Items from a data source
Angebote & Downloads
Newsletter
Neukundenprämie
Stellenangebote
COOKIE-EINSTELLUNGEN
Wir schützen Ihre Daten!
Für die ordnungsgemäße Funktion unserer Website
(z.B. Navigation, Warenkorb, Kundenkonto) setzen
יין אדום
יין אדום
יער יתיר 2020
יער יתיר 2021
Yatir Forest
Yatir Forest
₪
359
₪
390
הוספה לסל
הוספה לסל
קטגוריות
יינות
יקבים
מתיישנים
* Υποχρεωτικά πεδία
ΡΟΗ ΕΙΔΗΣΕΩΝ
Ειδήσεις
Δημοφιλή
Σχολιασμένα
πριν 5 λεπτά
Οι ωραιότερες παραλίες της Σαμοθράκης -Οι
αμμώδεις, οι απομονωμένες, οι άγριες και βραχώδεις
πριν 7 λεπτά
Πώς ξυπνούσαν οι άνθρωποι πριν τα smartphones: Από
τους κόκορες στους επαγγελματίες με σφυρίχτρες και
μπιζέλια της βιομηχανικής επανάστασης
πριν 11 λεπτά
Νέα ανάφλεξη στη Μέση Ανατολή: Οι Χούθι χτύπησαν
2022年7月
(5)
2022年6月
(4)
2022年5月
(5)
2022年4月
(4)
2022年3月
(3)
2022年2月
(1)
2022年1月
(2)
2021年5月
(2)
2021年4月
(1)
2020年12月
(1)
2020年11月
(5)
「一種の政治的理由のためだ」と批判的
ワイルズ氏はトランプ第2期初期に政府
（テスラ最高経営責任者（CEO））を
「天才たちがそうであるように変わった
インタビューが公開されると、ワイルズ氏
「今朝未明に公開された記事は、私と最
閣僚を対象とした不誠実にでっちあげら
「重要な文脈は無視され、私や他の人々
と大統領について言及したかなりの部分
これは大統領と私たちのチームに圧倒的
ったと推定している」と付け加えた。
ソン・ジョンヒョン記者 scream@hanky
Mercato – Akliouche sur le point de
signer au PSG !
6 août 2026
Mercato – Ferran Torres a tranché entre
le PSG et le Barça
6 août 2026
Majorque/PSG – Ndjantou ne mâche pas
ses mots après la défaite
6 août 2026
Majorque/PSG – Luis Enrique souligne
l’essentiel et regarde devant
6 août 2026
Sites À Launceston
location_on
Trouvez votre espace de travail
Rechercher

Instructions for the task
Look for "Mercato – Ferran Torres a tranché entre" in the records. Write out its line and every later line through the end exactly, with nothing more.

Output of the exercise
Mercato – Ferran Torres a tranché entre
le PSG et le Barça
6 août 2026
Majorque/PSG – Ndjantou ne mâche pas
ses mots après la défaite
6 août 2026
Majorque/PSG – Luis Enrique souligne
l’essentiel et regarde devant
6 août 2026
Sites À Launceston
location_on
Trouvez votre espace de travail
Rechercher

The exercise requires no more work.